Now she was the one sighing in frustration. “How else was I supposed to get you to come here?” 

“Uh.” By asking me?

“It all needed to fit together, so that way you wouldn’t have any suspicions. It’s a freaking surprise party, Patrick.”

“So…” I couldn’t even comprehend it all at the time. “You planned the whole restaurant experience, the refund, your Mom asking me to pick up your Dad, your Dad getting me to come inside his house, all because you wanted a clever way to get me to show up to my own surprise party?”

Amanda’s head was still ducked and lowered, but she nodded, still upset over my reaction. “Yea.”

“You went through all that trouble?”

“Trouble?” Amanda sniffled. “What trouble? I wanted to do it.”

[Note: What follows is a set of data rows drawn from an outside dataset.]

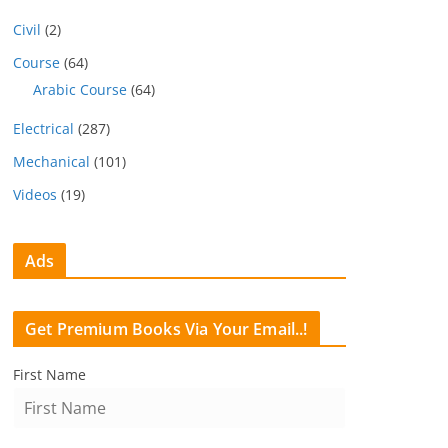
Civil
(2)
Course
(64)
Arabic Course
(64)
Electrical
(287)
Mechanical
(101)
Videos
(19)
Ads
Get Premium Books Via Your Email..!
First Name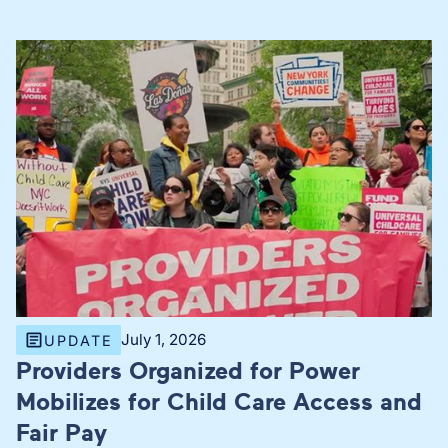
July 1, 2026
UPDATE
Providers Organized for Power
Mobilizes for Child Care Access and
Fair Pay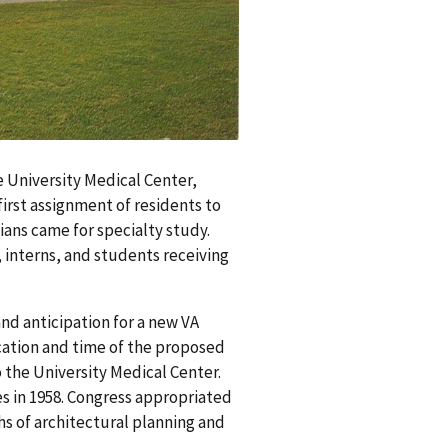
he University Medical Center,
first assignment of residents to
ians came for specialty study.
 interns, and students receiving
nd anticipation for a new VA
ocation and time of the proposed
o the University Medical Center.
es in 1958. Congress appropriated
hs of architectural planning and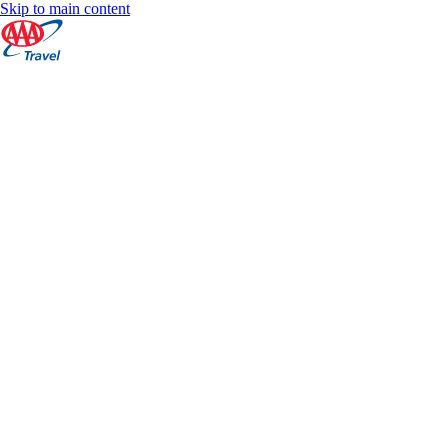
Skip to main content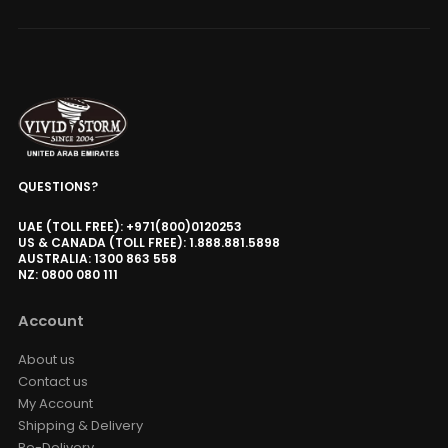
QUESTIONS?
UAE (TOLL FREE): +971(800)0120253
US & CANADA (TOLL FREE): 1.888.881.5898
AUSTRALIA: 1300 863 558
NZ: 0800 080 111
Account
About us
Contact us
My Account
Shipping & Delivery
Re-Delivery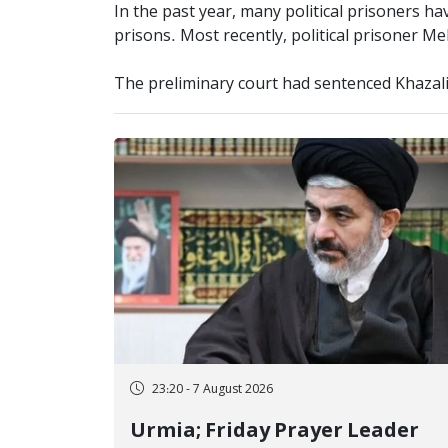
In the past year, many political prisoners h
prisons. Most recently, political prisoner Me
The preliminary court had sentenced Khazali t
23:20 - 7 August 2026
Urmia; Friday Prayer Leader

“That’s…” I was shocked about it all. I mean, here I was, so concerned about getting back home and becoming a hermit writer, while my girlfriend had meticulously and brilliantly tricked me into the biggest surprise I’d ever experienced with her.

She was about as evil in the way she orchestrated this whole party, as she was amazingly thoughtful about it.

What kind of a girlfriend goes through this much trouble for her neglectful boyfriend?

I couldn’t find the words to say to her at first. But I knew that they would eventually be put down on paper.

I lifted her chin up with my finger, kissing her and hugging her and thanking her a bunch of times.

“What’s that for?” she teared.

“Because,” I started, “I think you’ve just given me the story that I’ve been wanting to write.”